D'ailleurs dans le film, ils confondent James et Richard Burbage. C'est pointu mais un prénom c'est quand même pas compliqué!
Autre point malmené par le scénario pour son profit personnel et la fénéantise des auteurs : les femmes dans le théâtre élizabéthain.
Il n'était pas "interdit" aux femmes de se produire sur scène. Ce n'était tout simplement pas la coutume mais il y en avait.
Cette soit-disant règle n'est créée que pour justifier le travestissement de Viola. Mais c'est une lady! Elle est sous l'oeil de la Reine Elizabeth qui s'occupe de son mariage et elle veut devenir actrice, c'est pas suffisant pour se travestir? D'autant, qu'en effet, elle avait plus de chance d'entrer dans la troupe en tant qu'homme. Mais pourquoi interdit? Cela n'a pas de sens. C'est encore un obstacle factice.
Tant que j'y suis, côté dates, l'écriture de Roméo & Juliet se situe autour de 1595, largement 2 ans après la date annoncée dans le film (mais il faut que William n'est pas encore 30 ans et soit un amoureux compatible et pour correspondre à la mort de Marlowe, qui elle est juste, il faut le noter). Quant à la Nuit des Rois qui voit le personnage nommée Viola prendre vie, il date de 1600 au moins! J'entre dans la pinaillerie pas importante mais tout cumulé, cela me rend folle. Voilà le type de changement qui, pour un film mieux écrit et mieux contextualisé, ne m'aurait fait ni chaud ni froid.
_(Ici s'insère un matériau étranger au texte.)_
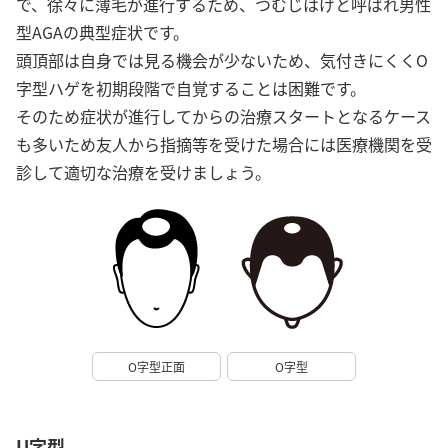
で、徐々に薄毛が進行するため、つむじはげと呼ばれ男性
型AGAの典型症状です。
頭頂部は自身では見る機会が少ないため、気付きにくくO
字型ハゲを初期段階で自覚することは困難です。
そのため症状が進行してからの治療スタートとなるケース
も多いため友人から指摘等を受けた場合には医療機関を受
診して適切な治療を受けましょう。
O字型正面
O字型
U字型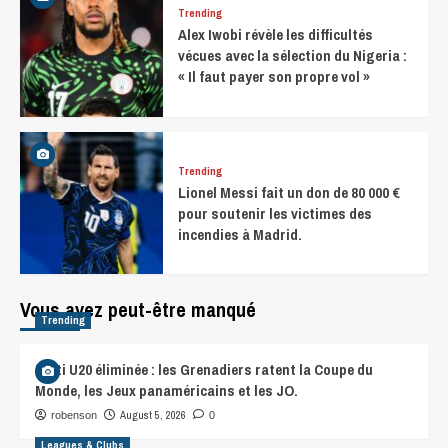
Trending
Alex Iwobi révèle les difficultés
vécues avec la sélection du Nigeria :
« Il faut payer son propre vol »
Trending
Lionel Messi fait un don de 80 000 €
pour soutenir les victimes des
incendies à Madrid.
Vous avez peut-être manqué
Trending
Haïti U20 éliminée : les Grenadiers ratent la Coupe du
Monde, les Jeux panaméricains et les JO.
August 5, 2026
robenson
0
Leagues & Clubs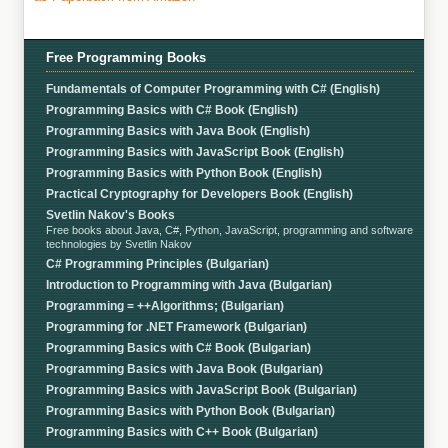
Free Programming Books
Fundamentals of Computer Programming with C# (English)
Programming Basics with C# Book (English)
Programming Basics with Java Book (English)
Programming Basics with JavaScript Book (English)
Programming Basics with Python Book (English)
Practical Cryptography for Developers Book (English)
Svetlin Nakov's Books
Free books about Java, C#, Python, JavaScript, programming and software
technologies by Svetlin Nakov
C# Programming Principles (Bulgarian)
Introduction to Programming with Java (Bulgarian)
Programming = ++Algorithms; (Bulgarian)
Programming for .NET Framework (Bulgarian)
Programming Basics with C# Book (Bulgarian)
Programming Basics with Java Book (Bulgarian)
Programming Basics with JavaScript Book (Bulgarian)
Programming Basics with Python Book (Bulgarian)
Programming Basics with C++ Book (Bulgarian)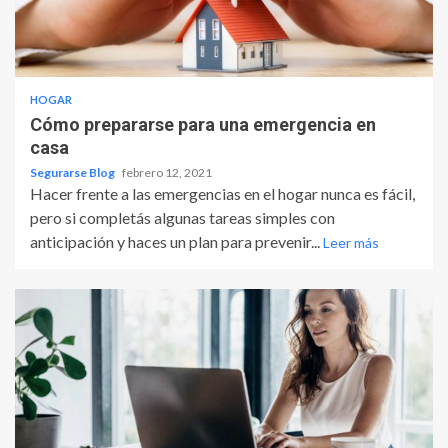
HOGAR
Cómo prepararse para una emergencia en
casa
Segurarse Blog
febrero 12, 2021
Hacer frente a las emergencias en el hogar nunca es fácil,
pero si completás algunas tareas simples con
anticipación y haces un plan para prevenir...
Leer más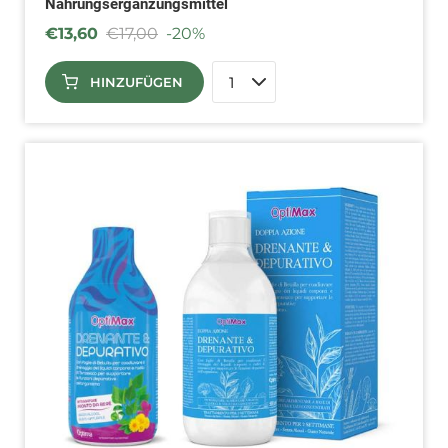
Nahrungsergänzungsmittel
€
13,60
€
17,00
-20%
HINZUFÜGEN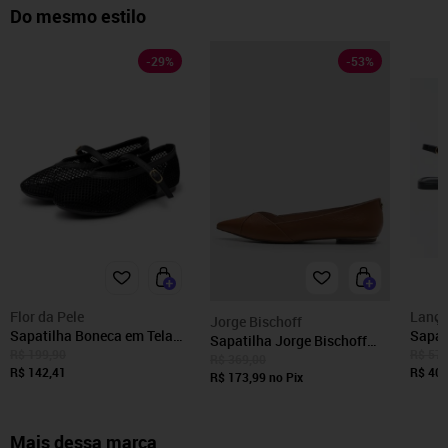
Do mesmo estilo
-
29
%
-
53
%
Flor da Pele
Lança
Jorge Bischoff
Sapatilha Boneca em Tela
Sapat
Sapatilha Jorge Bischoff
com Tira de Fivela 5400
Sling
R$ 199,90
R$ 575
Lisa Caramelo
R$ 369,00
Preto
R$ 142,41
Femin
R$ 401
R$ 173,99
no Pix
Mais dessa marca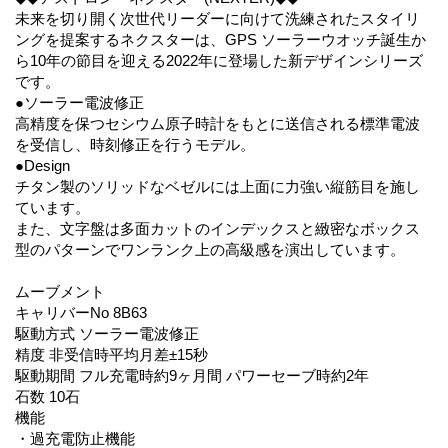
未来を切り開く次世代リーダーに向けて洗練されたスタイリ
ングを提案するネクスターは、GPS ソーラーウオッチ誕生か
ら10年の節目を迎える2022年に登場した新デザインシリーズ
です。
●ソーラー電波修正
高精度を保つセシウム原子時計をもとに送信される標準電波
を受信し、時刻修正を行うモデル。
●Design
チタン製のソリッドなベゼルには上面に力強い縦筋目を施し
ています。
また、文字盤は多面カットのインデックスと緻密なボックス
型のパターンでワンランク上の高級感を演出しています。
ムーブメント
キャリバーNo 8B63
駆動方式 ソーラー電波修正
精度 非受信時平均月差±15秒
駆動期間 フル充電時約9ヶ月間 パワーセーブ時約2年
石数 10石
機能
・過充電防止機能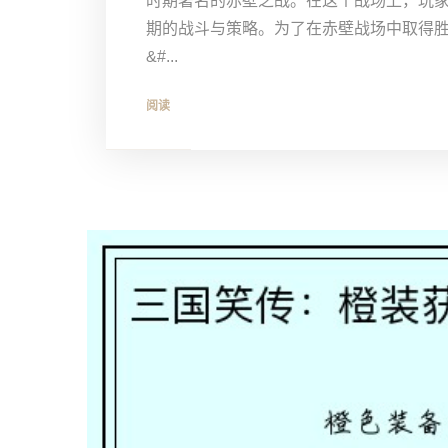
时期著名的赤壁之战。在这个战场上，玩
期的战斗与策略。为了在赤壁战场中取得胜
&#...
阅读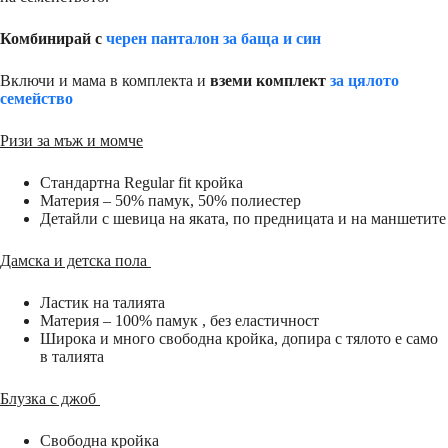
Комбинирай с
черен панталон за баща и син
Включи и мама в комплекта и
вземи комплект
за цялото
семейство
Ризи за мъж и момче
Стандартна Regular fit кройка
Материя – 50% памук, 50% полиестер
Детайли с шевица на яката, по предницата и на маншетите
Дамска и детска пола
Ластик на талията
Материя – 100% памук , без еластичност
Широка и много свободна кройка, допира с тялото е само
в талията
Блузка с джоб
Свободна кройка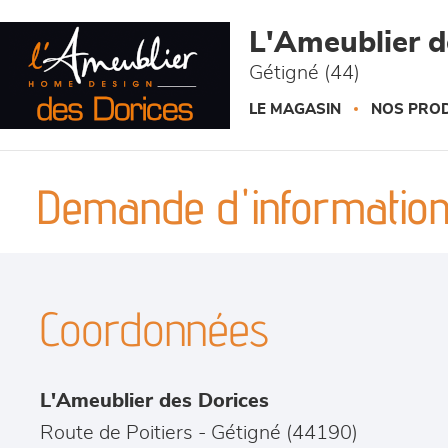
Panneau de gestion des cookies
L'Ameublier d
Gétigné (44)
LE MAGASIN
NOS PROD
Demande d'information
Coordonnées
L'Ameublier des Dorices
Route de Poitiers
-
Gétigné
(
44190
)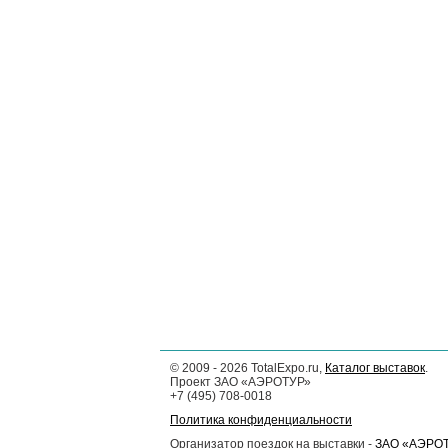
©
2009 - 2026
TotalExpo.ru,
Каталог выставок
.
Проект ЗАО «АЭРОТУР»
+7 (495) 708-0018
Политика конфиденциальности
Организатор поездок на выставки -
ЗАО «АЭРО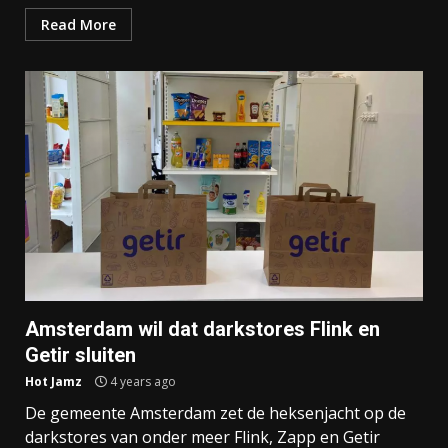
Read More
Amsterdam wil dat darkstores Flink en
Getir sluiten
Hot Jamz
4 years ago
De gemeente Amsterdam zet de heksenjacht op de
darkstores van onder meer Flink, Zapp en Getir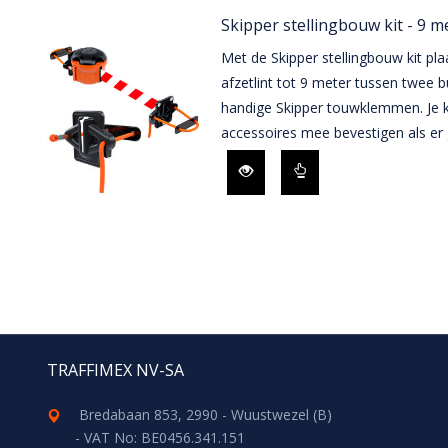
Skipper stellingbouw kit - 9 me
Met de Skipper stellingbouw kit pl
afzetlint tot 9 meter tussen twee b
handige Skipper touwklemmen. Je k
accessoires mee bevestigen als er ge
TRAFFIMEX NV-SA
Bredabaan 853, 2990 - Wuustwezel (B)
- VAT No: BE0456.341.151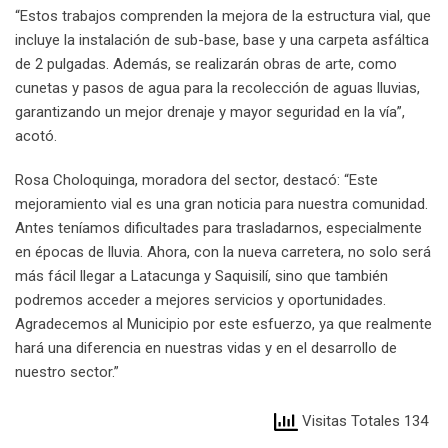
“Estos trabajos comprenden la mejora de la estructura vial, que
incluye la instalación de sub-base, base y una carpeta asfáltica
de 2 pulgadas. Además, se realizarán obras de arte, como
cunetas y pasos de agua para la recolección de aguas lluvias,
garantizando un mejor drenaje y mayor seguridad en la vía”,
acotó.
Rosa Choloquinga, moradora del sector, destacó: “Este
mejoramiento vial es una gran noticia para nuestra comunidad.
Antes teníamos dificultades para trasladarnos, especialmente
en épocas de lluvia. Ahora, con la nueva carretera, no solo será
más fácil llegar a Latacunga y Saquisilí, sino que también
podremos acceder a mejores servicios y oportunidades.
Agradecemos al Municipio por este esfuerzo, ya que realmente
hará una diferencia en nuestras vidas y en el desarrollo de
nuestro sector.”
Visitas Totales 134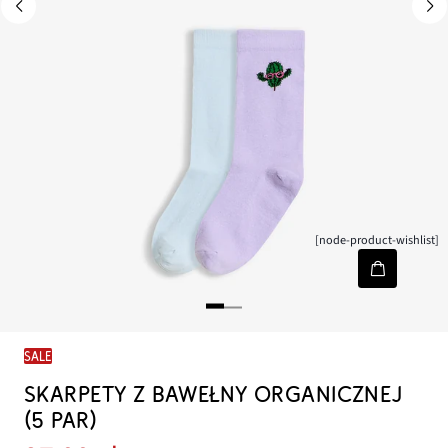
[node-product-wishlist]
SALE
SKARPETY Z BAWEŁNY ORGANICZNEJ
(5 PAR)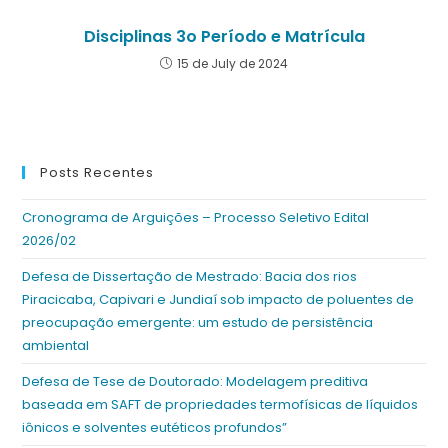
Disciplinas 3o Período e Matrícula
15 de July de 2024
Posts Recentes
Cronograma de Arguições – Processo Seletivo Edital
2026/02
Defesa de Dissertação de Mestrado: Bacia dos rios
Piracicaba, Capivari e Jundiaí sob impacto de poluentes de
preocupação emergente: um estudo de persistência
ambiental
Defesa de Tese de Doutorado: Modelagem preditiva
baseada em SAFT de propriedades termofísicas de líquidos
iônicos e solventes eutéticos profundos”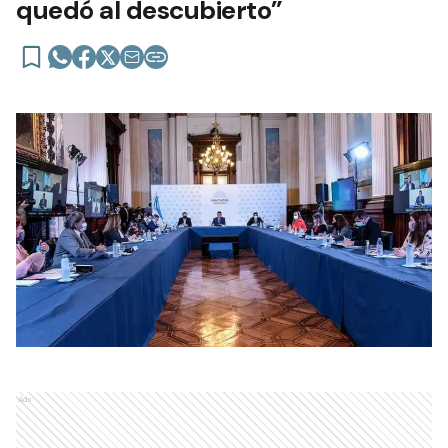
quedó al descubierto”
Ads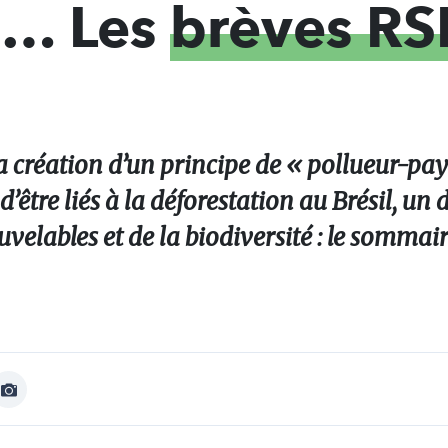
M… Les
brèves RS
 création d’un principe de « pollueur-pay
être liés à la déforestation au Brésil, un d
uvelables et de la biodiversité : le sommai
Afficher
Image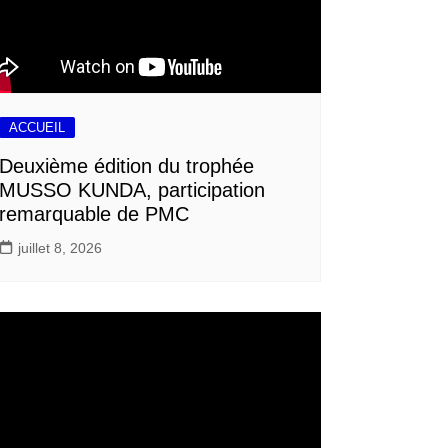
ACCUEIL
Deuxième édition du trophée
MUSSO KUNDA, participation
remarquable de PMC
juillet 8, 2026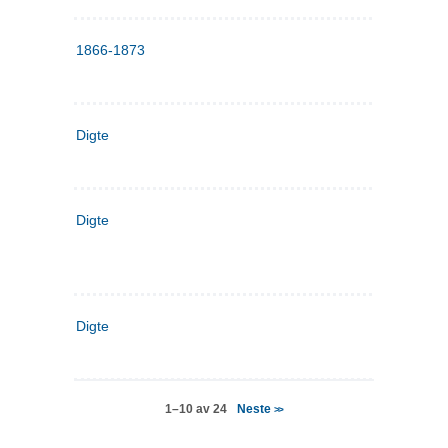
1866-1873
Digte
Digte
Digte
Neste
1–10 av 24
>>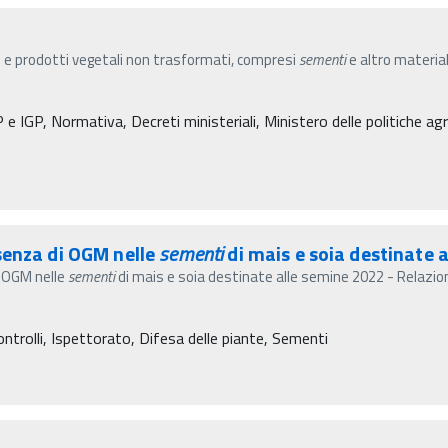
 e prodotti vegetali non trasformati, compresi
sementi
e altro material
e IGP, Normativa, Decreti ministeriali, Ministero delle politiche agri
senza di OGM nelle
sementi
di mais e soia destinate a
i OGM nelle
sementi
di mais e soia destinate alle semine 2022 - Relazion
ontrolli, Ispettorato, Difesa delle piante, Sementi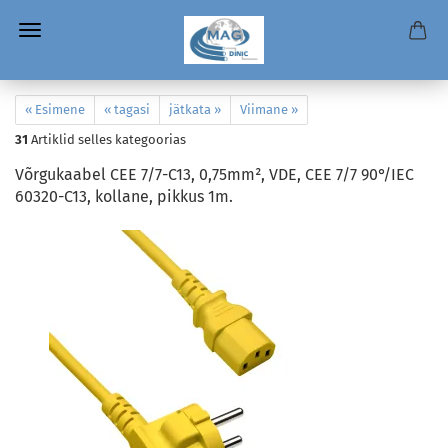
« Esimene
« tagasi
jätkata »
Viimane »
31
Artiklid selles kategoorias
Võrgukaabel CEE 7/7-C13, 0,75mm², VDE, CEE 7/7 90°/IEC
60320-C13, kollane, pikkus 1m.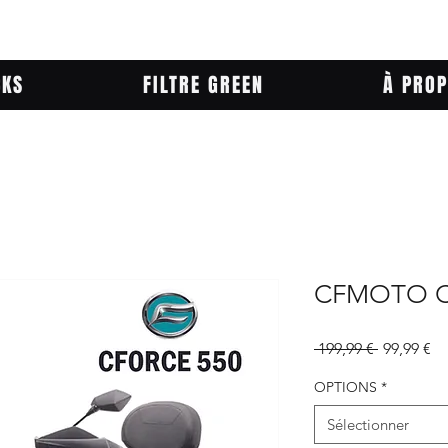
CKS
FILTRE GREEN
À PRO
CFMOTO C
Prix
Pr
 199,99 € 
99,99 €
original
pr
OPTIONS
*
Sélectionner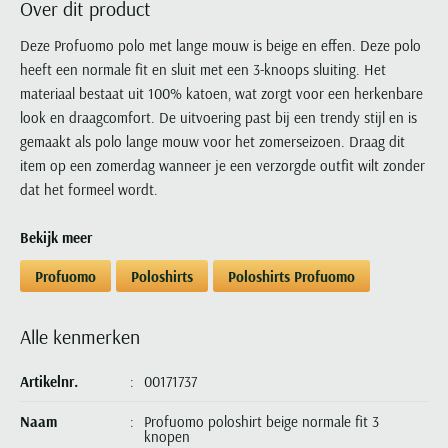
Over dit product
Portofino
PME Legend
Tussenjassen
PME Legend
Polo Ralph Lauren
Pierre Cardin
New Zealand
Lacoste
Profuomo
Polo Ralph Lauren
Deze Profuomo polo met lange mouw is beige en effen. Deze polo
Bodywarmers
Polo Ralph Lauren
PME Legend
PME Legend
Olymp
Ledub
heeft een normale fit en sluit met een 3-knoops sluiting. Het
R2
Portofino
Portofino
Portofino
Polo Ralph Lauren
Paul & Shark
Lyle & Scott
materiaal bestaat uit 100% katoen, wat zorgt voor een herkenbare
Seidensticker
Reset
Profuomo
Profuomo
Portofino
Polo Ralph Lauren
Mac
look en draagcomfort. De uitvoering past bij een trendy stijl en is
State of Art
State of Art
State of Art
State of Art
Replay
gemaakt als polo lange mouw voor het zomerseizoen. Draag dit
PME Legend
Maerz
Tommy Hilfiger
Superdry
item op een zomerdag wanneer je een verzorgde outfit wilt zonder
Superdry
Superdry
Tommy Hilfiger
Profuomo
Magnanni
dat het formeel wordt.
Vanguard
Tenson
Tommy Hilfiger
Thomas Maine
Tramarossa
R2
Mason's
Xacus
Tommy Hilfiger
Vanguard
Tommy Hilfiger
Vanguard
Bekijk meer
State of Art
Mc Alson
UBR
Vanguard
Superdry
Meyer
Profuomo
Poloshirts
Poloshirts Profuomo
Populaire kleuren
Vanguard
Grote maten
Deals
William Lockie
Tenson
New Zealand
Wit overhemd heren
Grote maten poloshirts
2e broek voor de helft
Wellington of Billmore
Tommy Hilfiger
Alle kenmerken
Zwart overhemd heren
Grote maten herenmode
Populaire materialen
Tramarossa
Blauw overhemd heren
Populaire merk lijnen
Grote maten
Katoenen trui
Artikelnr.
00171737
North 84
Vanguard
Groen overhemd heren
Meyer Chicago
Grote maten jassen
Populaire kleuren
Lamswollen trui
Olymp
Naam
Profuomo poloshirt beige normale fit 3
Alle merken sale
Witte polo heren
Meyer Diego
Grote maten winterjassen
knopen
Merino wol trui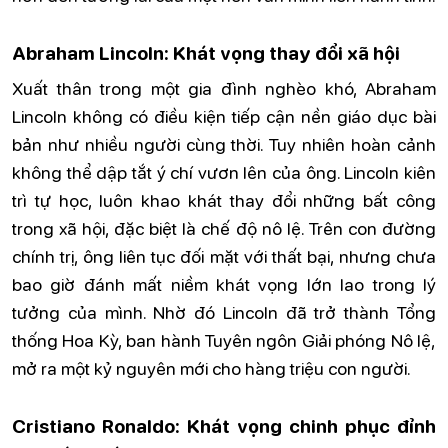
Abraham Lincoln: Khát vọng thay đổi xã hội
Xuất thân trong một gia đình nghèo khó, Abraham
Lincoln không có điều kiện tiếp cận nền giáo dục bài
bản như nhiều người cùng thời. Tuy nhiên hoàn cảnh
không thể dập tắt ý chí vươn lên của ông. Lincoln kiên
trì tự học, luôn khao khát thay đổi những bất công
trong xã hội, đặc biệt là chế độ nô lệ. Trên con đường
chính trị, ông liên tục đối mặt với thất bại, nhưng chưa
bao giờ đánh mất niềm khát vọng lớn lao trong lý
tưởng của mình. Nhờ đó Lincoln đã trở thành Tổng
thống Hoa Kỳ, ban hành Tuyên ngôn Giải phóng Nô lệ,
mở ra một kỷ nguyên mới cho hàng triệu con người.
Cristiano Ronaldo: Khát vọng chinh phục đỉnh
Mais qu'en est-il du film lui même, car cette critique commence à être longue.
Il est correctement fait, correctement joué (même si Gwyneth est très énervante, mais ça c'est très personnel), les costumes sont corrects et les décors aussi. L'histoire en elle même pourrait être une bluette sucrée qui finit mal juste pour finir mal et le scénario serait sympathique. La jeune fille de bonne famille aux aspirations artistiques qui tombe amoureuse du bel auteur passionné mais, au vu de l'époque, ne peut totalement se libérer de son destin. Rien à voir avec Romeo et Juliette d'ailleurs (qui est présentée ici comme la représentation de l'amour ultime et parfait et ça aussi cela me hérisse mais c'est une autre critique pour un autre jour). C'est tout simplement quelconque et mal écrit. La mise en abîme ne tient pas la route non plus et le côté anachronique est quasi inexistant au profit d'erreurs/changements qui ne se justifie au vue de l'intrigue. Dommage, le potentiel et l'argent était là. (A noter, que le film était le poulain d'Harvey Weinstein cette année ce qui a certainement influé sur les prix reçus).
La seule chose qui trouve grace à mes yeux c'est Ben Affleck en Ned Alleyn, acteur star et égocentrique dont toutes les scènes font mouche ainsi que les dialogues. Exemple parfait de ce qui est tout faux et pas vrai mais qui marche quand c'est bien fait.